That is, a shock attenuating padding system that is flexible in the
absence of impact forces and that provides impact protection to a
broad range of impacts while adjusting to attenuate the effects of
the impacts proportionally to the degree of the impact is highly
desirable in the art.
[0012] Shock attenuating systems may be generally described in
terms of point-elastic and area-elastic systems. A point-elastic
shock attenuating system deforms non-uniformly (see FIG. 1). That
is, for example, the greatest compliance is found under the area of
highest pressure and the amount of deformation of the
shock-attenuating layer varies in proportion to the distribution of
forces over its surface. Standing on an inflated air mattress is an
example of point-elastic behavior; the area just beneath the foot
where pressures are high shows the greatest deformation while other
areas show little or no deformation. Meanwhile, an area-elastic
system distributes forces over a wider area causing a much greater
area of the shock attenuating structure that is engaged in shock
attenuating (see FIG. 2). A stiff sheet of plywood laid over an
inflated air mattress is an example of an area-elastic system,
because the forces applied by standing on the plywood are
distributed over a much larger portion of area of the air
mattress.
[0013] In order to implement and improve upon these conventional
shock-attenuating systems, several systems have been developed
using combinations of shock absorbing materials in order to provide
shock absorption over a broader range of impact forces. U.S. Pat.
No. 4,506,460 to Rudy, for example, discloses the use of a stiff
moderator to distribute the forces of impact over a larger area of
the shock attenuating system. The use of such moderators, however,
further restricts the range of impact shocks that can be
accommodated because the stiff moderator is limited in its shock
absorbing abilities. While successfully distributing forces over a
wider area, the stiff moderator fails to adequately absorb high
impact forces. Another approach to providing shock attenuation is
disclosed by U.S. Pat. No. 4,183,156 to Rudy. Rudy's '156 patent
discloses an air cushion for shoe soles that uses a semi-rigid
moderator in order to distribute the loads over the air cushion.
While moderating the cushioning forces, this system suffers from
some of the same shortcomings as that of the area-elastic systems
discussed above. Also, the patent fails to disclose a method for
providing dynamic moderation of the forces.

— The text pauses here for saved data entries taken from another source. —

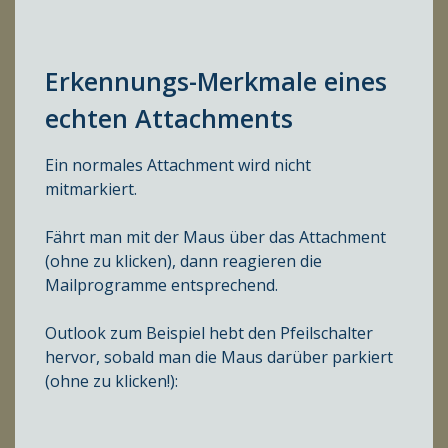
Erkennungs-Merkmale eines
echten Attachments
Ein normales Attachment wird nicht
mitmarkiert.
Fährt man mit der Maus über das Attachment
(ohne zu klicken), dann reagieren die
Mailprogramme entsprechend.
Outlook zum Beispiel hebt den Pfeilschalter
hervor, sobald man die Maus darüber parkiert
(ohne zu klicken!):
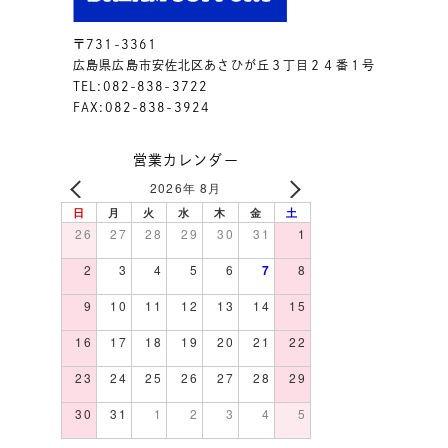
〒731-3361
広島県広島市安佐北区あさひが丘３丁目２４番１号
TEL:082-838-3722
FAX:082-838-3924
営業カレンダー
2026年 8月
日
月
火
水
木
金
土
26
27
28
29
30
31
1
2
3
4
5
6
7
8
9
10
11
12
13
14
15
16
17
18
19
20
21
22
23
24
25
26
27
28
29
30
31
1
2
3
4
5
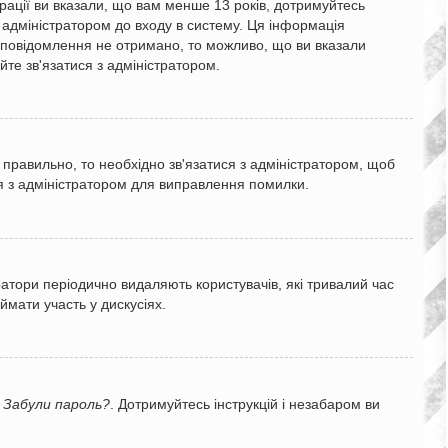
трації ви вказали, що вам менше 13 років, дотримуйтесь
о адміністратором до входу в систему. Ця інформація
l-повідомлення не отримано, то можливо, що ви вказали
те зв'язатися з адміністратором.
 правильно, то необхідно зв'язатися з адміністратором, щоб
я з адміністратором для виправлення помилки.
ратори періодично видаляють користувачів, які тривалий час
мати участь у дискусіях.
ь
Забули пароль?
. Дотримуйтесь інструкцій і незабаром ви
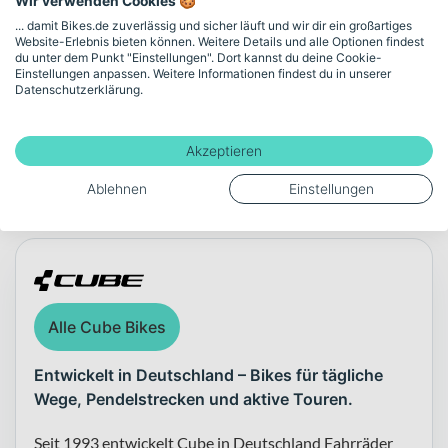
Wir verwenden Cookies 🍪
Gewicht
... damit Bikes.de zuverlässig und sicher läuft und wir dir ein großartiges
Website-Erlebnis bieten können. Weitere Details und alle Optionen findest
17.6
du unter dem Punkt "Einstellungen". Dort kannst du deine Cookie-
Einstellungen anpassen. Weitere Informationen findest du in unserer
Datenschutzerklärung.
Mehr anzeigen
Akzeptieren
Ablehnen
Einstellungen
Über die Marke Cube
Alle Cube Bikes
Entwickelt in Deutschland – Bikes für tägliche
Wege, Pendelstrecken und aktive Touren.
Seit 1993 entwickelt Cube in Deutschland Fahrräder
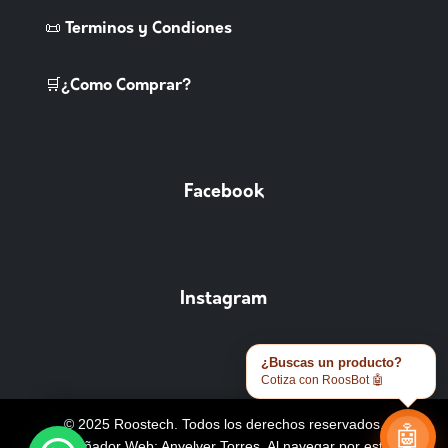
📜 Terminos y Condiones
🛒¿Como Comprar?
Facebook
Instagram
¿Buscas un producto?
Cotiza con RoosBot 🤖
© 2025 Roostech. Todos los derechos reservados.
🤖
Diseñador Web: Anyelver Torres
. Al navegar por este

[0014] U.S. Pat. No. 4,486,964, also to Rudy, discloses another
such spring moderator. The '964 Patent discloses the use of a
moderator having a high modulus of elasticity over a cushioning
material. The '964 Patent, however, fails to disclose the use of a
non-Newtonian material as an improved, dynamic moderator. Another
cushioning system, which utilizes a stiff layer of material
sandwiched between two foam midsole layers, is disclosed by U.S.
Pat. No. 4,854,057 to Misevich et al. Misevich's patent, however,
fails to disclose a cushioning system that uses the advantageous
features of both Newtonian and non-Newtonian materials.
[0015] Another such system is disclosed by U.S. Pat. No. 5,741,568
also to Rudy. Rudy's '568 Patent discloses the use of a fluid
filled bladder surrounded by an envelope, in order to combine the
properties of compressible padding materials with the effects of
fluid materials.
[0016] The use of non-Newtonian materials, particularly dilatant
materials, has also been used in shock attenuating systems, in
order to provide a broader range of impact force attenuation. A
non-Newtonian material is a material, often a fluid or gel or
gel-like solid, in which the stiffness of the material changes with
the applied strain rate. Newtonian materials, meanwhile, are said
to behave linearly in response to strain rate so their stiffness is
constant over a wide range of strain rates.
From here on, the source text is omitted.